Cuatro meses de gloria y un coche
Del 23 de febrero al 19 de junio hay apenas cuatro meses. De la gloria a la muerte en poco más de 100 días. En eso ha quedado resumida la carrera profesional de Manuel Sanroma, un ciclista rápido y fuerte muerto ayer a los 22 años. El primer sprinter fallecido en acto de servicio. A 800 metros de la gloria, de otra línea de meta, de otro podio. 23 de febrero, cuando Sanroma, un valiente de Ciudad Real, hizo apartarse de su camino al mismísimo Mario Cipollini, al rey León, al terror de los sprinters. Levantó los brazos aquel día Sanroma. Su primer triunfo con los profesionales en Europa. Una etapa en la Vuelta a Valencia, en Vila-Real. ¿Y ante quién? Ante Cipollini, nada menos. Había nacido un fenómeno. España, país de escaladores, de fugados en solitario y últimamente de contrarrelojistas, también podía disponer de un tipo veloz, sin miedo, 40 años después de Poblet. La noticia corrió como la pólvora. Titulares, reportajes y entrevistas. El joven manchego que pide que, por favor, no le llamen más Perolo, su sobrenombre de juveniles. El duro Sanroma, que un mes después de hacerse respetar por Cipollini tiene sus más y sus menos nada menos que con Erik Zabel, que se atrevió a meterle los codos en un sprint de la Setmana Catalana. Sanroma entra en una vorágine similar a la que vive cotidianamente en los últimos 1.000 metros de cada etapa llana, allá donde se justifica su oficio de sprinter. En su equipo, el modesto Fuenlabrada, no se lo creen. El único ganador nato del ciclismo español corre con ellos. Qué lujo. Su jefe, Maximino Pérez, le promete un coche si llega a los cuatro triunfos en la temporada. Un utilitario, para que se vaya haciendo a la velocidad. ¿Pero qué dice? ¿Un utilitario a Manuel Sanroma, el más rápido, el más duro? En la Vuelta al Alentejo gana cuatro de las seis etapas. Reclama su premio, y que sea un Audi A3, el coche de sus sueños. Dos triunfos más, en Llanes y en Avilés, en la Vuelta a Asturias. Estamos en mayo. Sanroma, un tauro nacido el 7 de mayo de 1977, está lanzado. ¿Quién le podrá parar?

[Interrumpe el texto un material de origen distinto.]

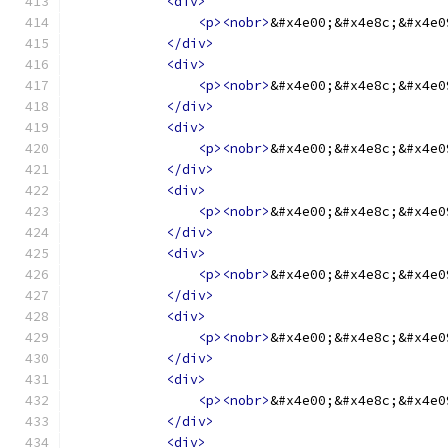
<div>
<p><nobr>
&#x4e00;&#x4e8c;&#x4e0
</div>
<div>
<p><nobr>
&#x4e00;&#x4e8c;&#x4e0
</div>
<div>
<p><nobr>
&#x4e00;&#x4e8c;&#x4e0
</div>
<div>
<p><nobr>
&#x4e00;&#x4e8c;&#x4e0
</div>
<div>
<p><nobr>
&#x4e00;&#x4e8c;&#x4e0
</div>
<div>
<p><nobr>
&#x4e00;&#x4e8c;&#x4e0
</div>
<div>
<p><nobr>
&#x4e00;&#x4e8c;&#x4e0
</div>
<div>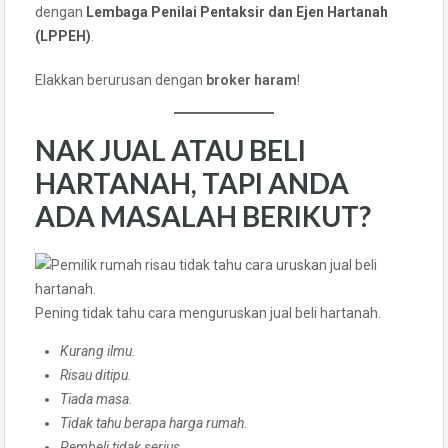
dengan
Lembaga Penilai Pentaksir dan Ejen Hartanah
(LPPEH)
.
Elakkan berurusan dengan
broker haram
!
NAK JUAL ATAU BELI
HARTANAH, TAPI ANDA
ADA MASALAH BERIKUT?
Pening tidak tahu cara menguruskan jual beli hartanah.
Kurang ilmu.
Risau ditipu.
Tiada masa.
Tidak tahu berapa harga rumah.
Pembeli tidak serius.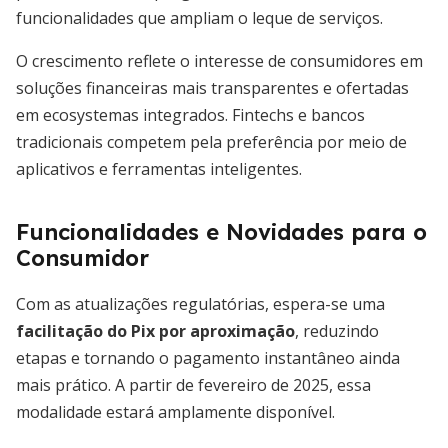
funcionalidades que ampliam o leque de serviços.
O crescimento reflete o interesse de consumidores em
soluções financeiras mais transparentes e ofertadas
em ecosystemas integrados. Fintechs e bancos
tradicionais competem pela preferência por meio de
aplicativos e ferramentas inteligentes.
Funcionalidades e Novidades para o
Consumidor
Com as atualizações regulatórias, espera-se uma
facilitação do Pix por aproximação
, reduzindo
etapas e tornando o pagamento instantâneo ainda
mais prático. A partir de fevereiro de 2025, essa
modalidade estará amplamente disponível.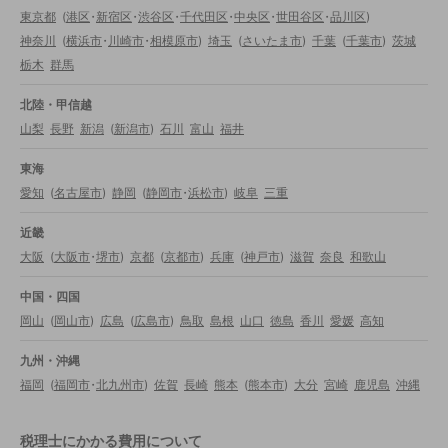
東京都
(
港区
・
新宿区
・
渋谷区
・
千代田区
・
中央区
・
世田谷区
・
品川区
)
神奈川
(
横浜市
・
川崎市
・
相模原市
)
埼玉
(
さいたま市
)
千葉
(
千葉市
)
茨城
栃木
群馬
北陸・甲信越
山梨
長野
新潟
(
新潟市
)
石川
富山
福井
東海
愛知
(
名古屋市
)
静岡
(
静岡市
・
浜松市
)
岐阜
三重
近畿
大阪
(
大阪市
・
堺市
)
京都
(
京都市
)
兵庫
(
神戸市
)
滋賀
奈良
和歌山
中国・四国
岡山
(
岡山市
)
広島
(
広島市
)
鳥取
島根
山口
徳島
香川
愛媛
高知
九州・沖縄
福岡
(
福岡市
・
北九州市
)
佐賀
長崎
熊本
(
熊本市
)
大分
宮崎
鹿児島
沖縄
税理士にかかる費用について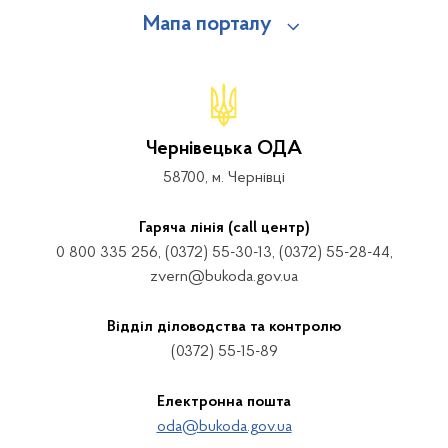
Мапа порталу
Чернівецька ОДА
58700, м. Чернівці
Гаряча лінія (call центр)
0 800 335 256, (0372) 55-30-13, (0372) 55-28-44,
zvern@bukoda.gov.ua
Відділ діловодства та контролю
(0372) 55-15-89
Електронна пошта
oda@bukoda.gov.ua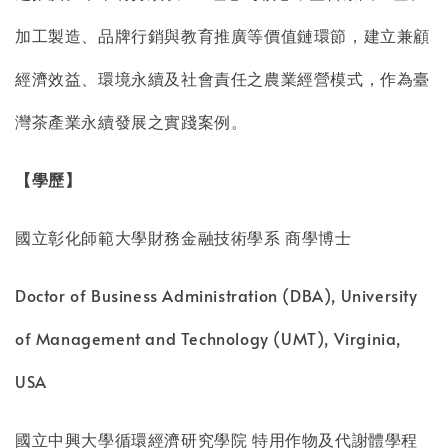
加工製造、品牌行銷與教育推廣等價值鏈環節，建立兼顧
經濟效益、環境永續及社會責任之農業經營模式，作為臺
灣茶產業永續發展之實踐案例。
【學歷】
國立彰化師範大學財務金融技術學系 商學博士
Doctor of Business Administration (DBA), University
of Management and Technology (UMT), Virginia,
USA
國立中興大學循環經濟研究學院 特用作物及代謝體學程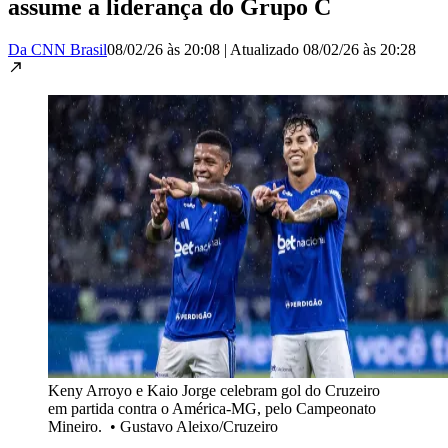
assume a liderança do Grupo C
Da CNN Brasil
08/02/26 às 20:08
|
Atualizado
08/02/26 às 20:28
Keny Arroyo e Kaio Jorge celebram gol do Cruzeiro
em partida contra o América-MG, pelo Campeonato
Mineiro.
•
Gustavo Aleixo/Cruzeiro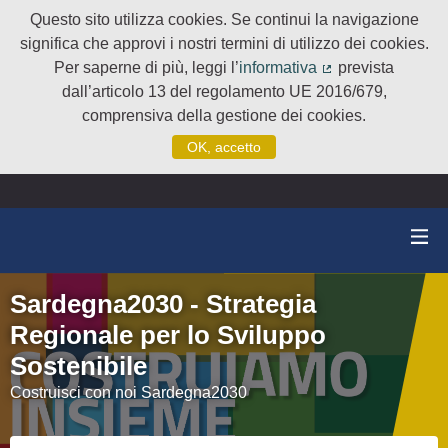
Questo sito utilizza cookies. Se continui la navigazione
significa che approvi i nostri termini di utilizzo dei cookies.
Per saperne di più, leggi l’
informativa
prevista
(Collegamento e
dall’articolo 13 del regolamento UE 2016/679,
comprensiva della gestione dei cookies.
OK, accetto
Sardegna2030 - Strategia
Regionale per lo Sviluppo
Sostenibile
Costruisci con noi Sardegna2030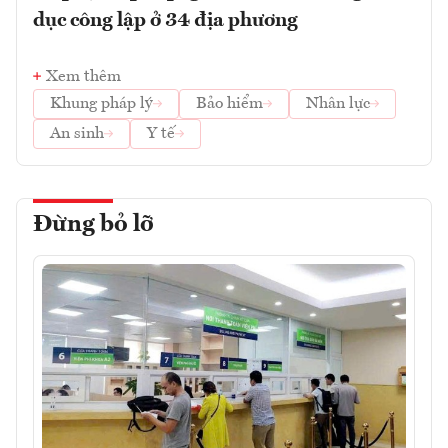
dục công lập ở 34 địa phương
Xem thêm
Khung pháp lý
Bảo hiểm
Nhân lực
An sinh
Y tế
Đừng bỏ lỡ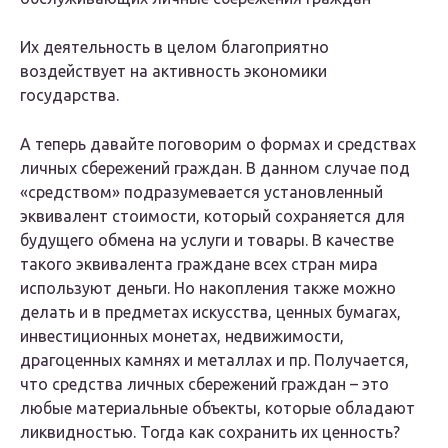
Их деятельность в целом благоприятно
воздействует на активность экономики
государства.
А теперь давайте поговорим о формах и средствах
личных сбережений граждан. В данном случае под
«средством» подразумевается установленный
эквивалент стоимости, который сохраняется для
будущего обмена на услуги и товары. В качестве
такого эквивалента граждане всех стран мира
используют деньги. Но накопления также можно
делать и в предметах искусства, ценных бумагах,
инвестиционных монетах, недвижимости,
драгоценных камнях и металлах и пр. Получается,
что средства личных сбережений граждан – это
любые материальные объекты, которые обладают
ликвидностью. Тогда как сохранить их ценность?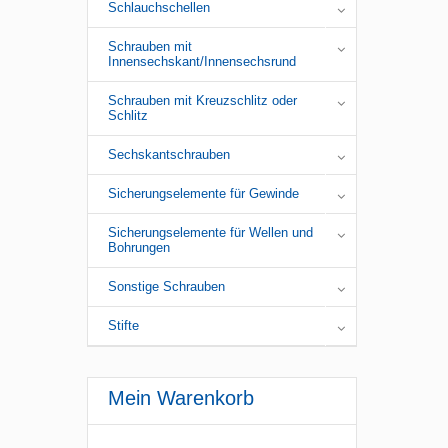
Schlauchschellen
Schrauben mit
Innensechskant/Innensechsrund
Schrauben mit Kreuzschlitz oder
Schlitz
Sechskantschrauben
Sicherungselemente für Gewinde
Sicherungselemente für Wellen und
Bohrungen
Sonstige Schrauben
Stifte
Mein Warenkorb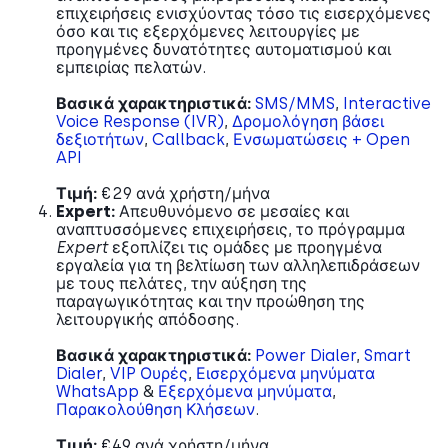
επιχειρήσεις ενισχύοντας τόσο τις εισερχόμενες
όσο και τις εξερχόμενες λειτουργίες με
προηγμένες δυνατότητες αυτοματισμού και
εμπειρίας πελατών.
Βασικά χαρακτηριστικά:
SMS/MMS
,
Interactive
Voice Response (IVR)
,
Δρομολόγηση βάσει
δεξιοτήτων
,
Callback
,
Ενσωματώσεις + Open
API
Τιμή:
€29 ανά χρήστη/μήνα
Expert:
Απευθυνόμενο σε μεσαίες και
αναπτυσσόμενες επιχειρήσεις, το πρόγραμμα
Expert
εξοπλίζει τις ομάδες με προηγμένα
εργαλεία για τη βελτίωση των αλληλεπιδράσεων
με τους πελάτες, την αύξηση της
παραγωγικότητας και την προώθηση της
λειτουργικής απόδοσης.
Βασικά χαρακτηριστικά:
Power Dialer
,
Smart
Dialer
,
VIP Ουρές
,
Εισερχόμενα μηνύματα
WhatsApp
&
Εξερχόμενα μηνύματα
,
Παρακολούθηση Κλήσεων
.
Τιμή:
€49 ανά χρήστη/μήνα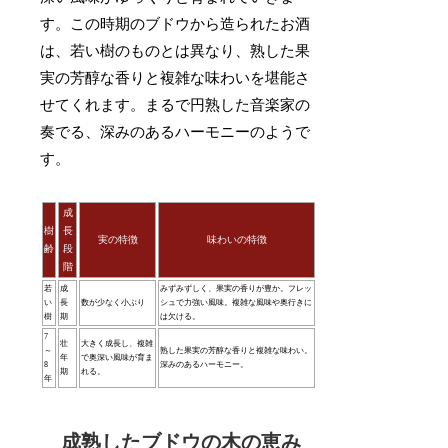
す。この時期のブドウから造られたお酒
は、若い樹のものとは異なり、熟した果
実の芳醇な香りと複雑な味わいを堪能さ
せてくれます。まるで円熟した音楽家の
奏でる、深みのあるハーモニーのようで
す。
成
樹
長
実の特徴
味わいの特徴
齢
段
階
若
成
みずみずしく、果実の香りが豊か。フレッ
い
長
数が少なく小ぶり
シュで力強い風味。複雑な風味や奥行きに
樹
期
は欠ける。
7
壮
大きく成長し、複雑
～
熟した果実の芳醇な香りと複雑な味わい。
年
で奥深い風味が育ま
8
深みのあるハーモニー。
期
れる。
年
成熟したブドウの木の恵み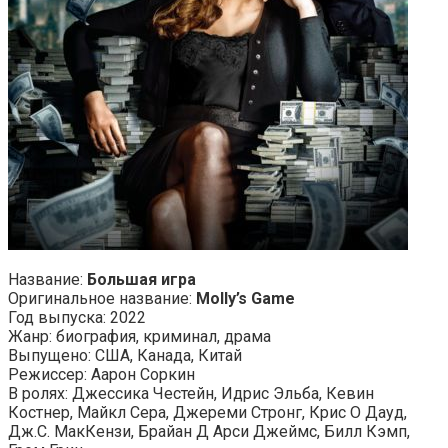
Название:
Большая игра
Оригинальное название:
Molly’s Game
Год выпуска: 2022
Жанр: биография, криминал, драма
Выпущено: США, Канада, Китай
Режиссер: Аарон Соркин
В ролях: Джессика Честейн, Идрис Эльба, Кевин
Костнер, Майкл Сера, Джереми Стронг, Крис О Дауд,
Дж.С. МакКензи, Брайан Д Арси Джеймс, Билл Кэмп,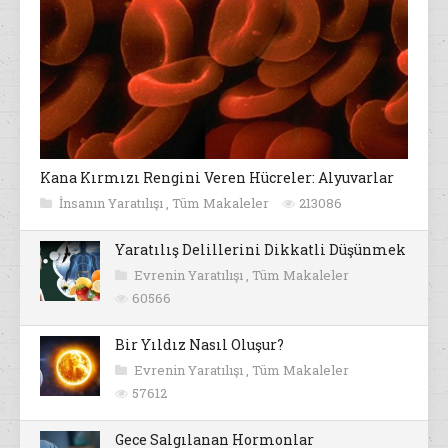
Kana Kırmızı Rengini Veren Hücreler: Alyuvarlar
İnsanın Yaratılışı
,
Tüm Makaleler
213086
Yaratılış Delillerini Dikkatli Düşünmek
Evrenin Yaratılışı
,
Tüm Makaleler
60566
Bir Yıldız Nasıl Oluşur?
Evrenin Yaratılışı
,
Tüm Makaleler
57612
Gece Salgılanan Hormonlar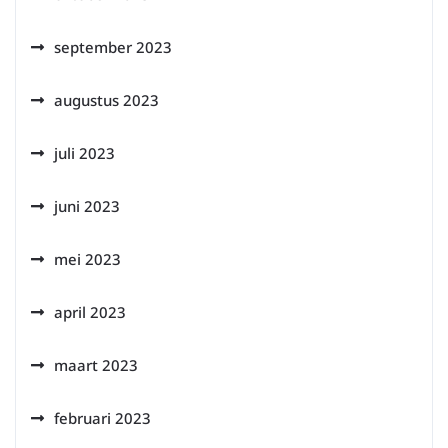
september 2023
augustus 2023
juli 2023
juni 2023
mei 2023
april 2023
maart 2023
februari 2023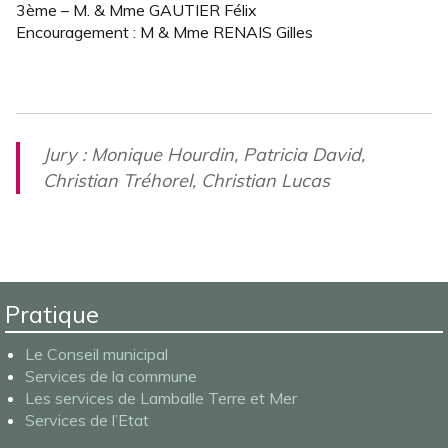
3ème – M. & Mme GAUTIER Félix
Encouragement : M & Mme RENAIS Gilles
Jury : Monique Hourdin, Patricia David,
Christian Tréhorel, Christian Lucas
Pratique
Le Conseil municipal
Services de la commune
Les services de Lamballe Terre et Mer
Services de l’Etat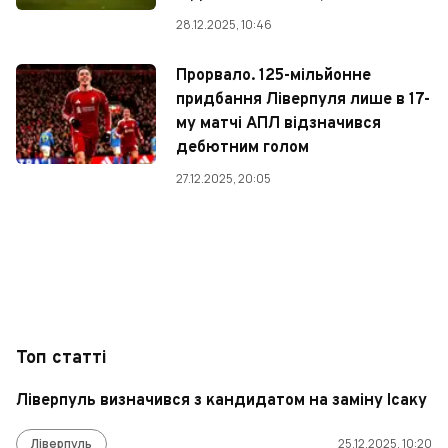
28.12.2025, 10:46
Прорвало. 125-мільйонне
придбання Ліверпуля лише в 17-
му матчі АПЛ відзначився
дебютним голом
27.12.2025, 20:05
Топ статті
Ліверпуль визначився з кандидатом на заміну Ісаку
Ліверпуль
25.12.2025, 10:20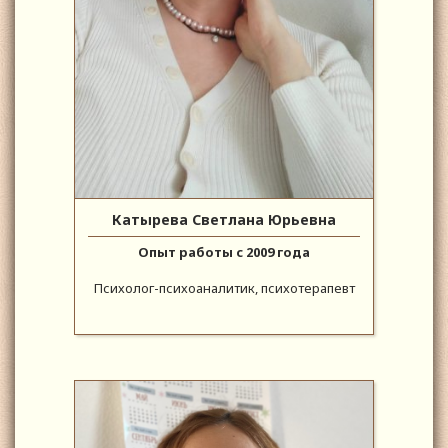
Катырева Светлана Юрьевна
Опыт работы с 2009 года
Психолог-психоаналитик, психотерапевт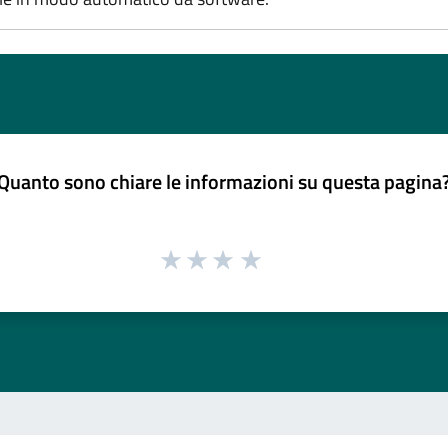
Quanto sono chiare le informazioni su questa pagina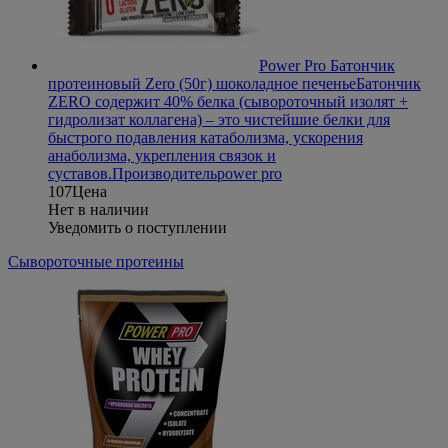
Power Pro Батончик
протеиновый Zero (50г) шоколадное печенье
Батончик
ZERO содержит 40% белка (сывороточный изолят +
гидролизат коллагена) – это чистейшие белки для
быстрого подавления катаболизма, ускорения
анаболизма, укрепления связок и
суставов.
Производитель
power pro
107
Цена
Нет в наличии
Уведомить о поступлении
Сывороточные протеины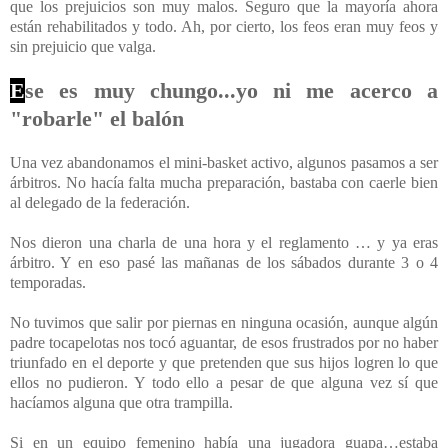
que los prejuicios son muy malos. Seguro que la mayoría ahora
están rehabilitados y todo. Ah, por cierto, los feos eran muy feos y
sin prejuicio que valga.
E
se es muy chungo...yo ni me acerco a
"robarle" el balón
Una vez abandonamos el mini-basket activo, algunos pasamos a ser
árbitros. No hacía falta mucha preparación, bastaba con caerle bien
al delegado de la federación.
Nos dieron una charla de una hora y el reglamento … y ya eras
árbitro. Y en eso pasé las mañanas de los sábados durante 3 o 4
temporadas.
No tuvimos que salir por piernas en ninguna ocasión, aunque algún
padre tocapelotas nos tocó aguantar, de esos frustrados por no haber
triunfado en el deporte y que pretenden que sus hijos logren lo que
ellos no pudieron. Y todo ello a pesar de que alguna vez sí que
hacíamos alguna que otra trampilla.
Si en un equipo femenino había una jugadora guapa…estaba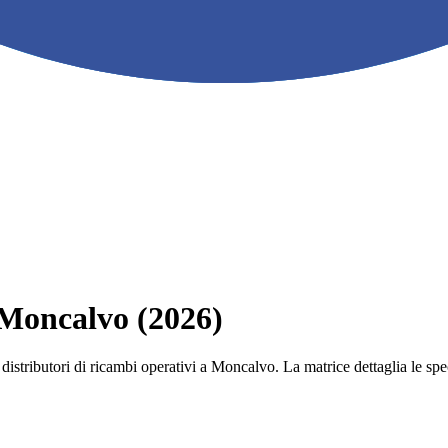
a Moncalvo (2026)
 e i distributori di ricambi operativi a Moncalvo. La matrice dettaglia le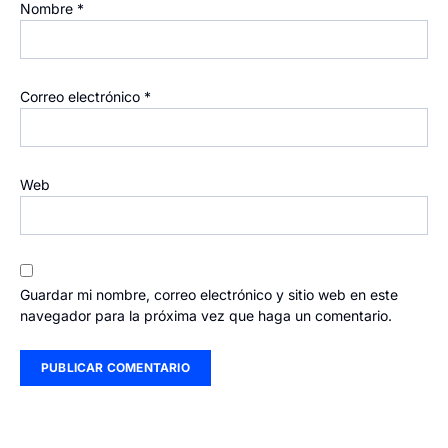
Nombre
*
Correo electrónico
*
Web
Guardar mi nombre, correo electrónico y sitio web en este
navegador para la próxima vez que haga un comentario.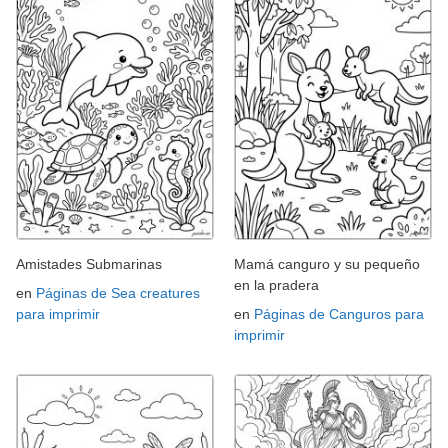
Amistades Submarinas
Mamá canguro y su pequeño
en la pradera
en
Páginas de Sea creatures
para imprimir
en
Páginas de Canguros para
imprimir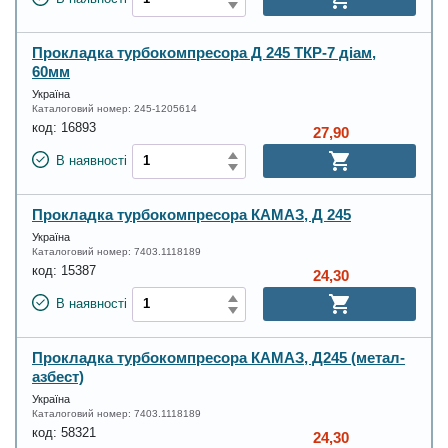
Прокладка турбокомпресора Д 245 ТКР-7 діам,
60мм
Україна
Каталоговий номер:
245-1205614
код:
16893
27,90
В наявності
Прокладка турбокомпресора КАМАЗ, Д 245
Україна
Каталоговий номер:
7403.1118189
код:
15387
24,30
В наявності
Прокладка турбокомпресора КАМАЗ, Д245 (метал-
азбест)
Україна
Каталоговий номер:
7403.1118189
код:
58321
24,30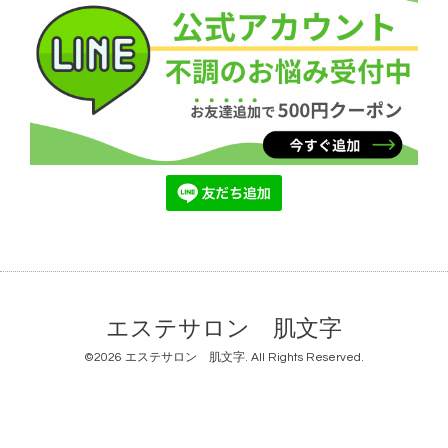
エステサロン 肌文字
©2026
エステサロン 肌文字
. All Rights Reserved.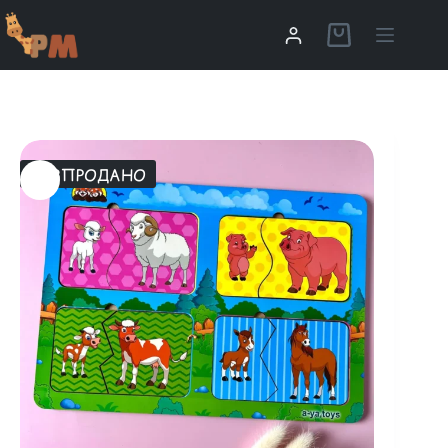
РОЗПРОДАНО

Oficio de locos. 19 de junio de 1999. Son, más o menos, las cinco de la tarde. Larga recta del paseo marítimo de Vilanova i la Geltrú. Última recta de la segunda etapa de la Volta. El día anterior había ganado Cipollini. Un sprinter ha de hacerse respetar. No hay otra ley. Todos fuera, que voy yo. Lanzados a 70 por hora en una calle estrecha, entre el zumbido de las bicicletas, a escasos centímetros de las vallas, de otros ciclistas. Una única y poderosísima obsesión: ganar. La calle se estrecha. Alguien tiene que frenar. ¿Miedo yo? Nadie frena. Una valla. Punto.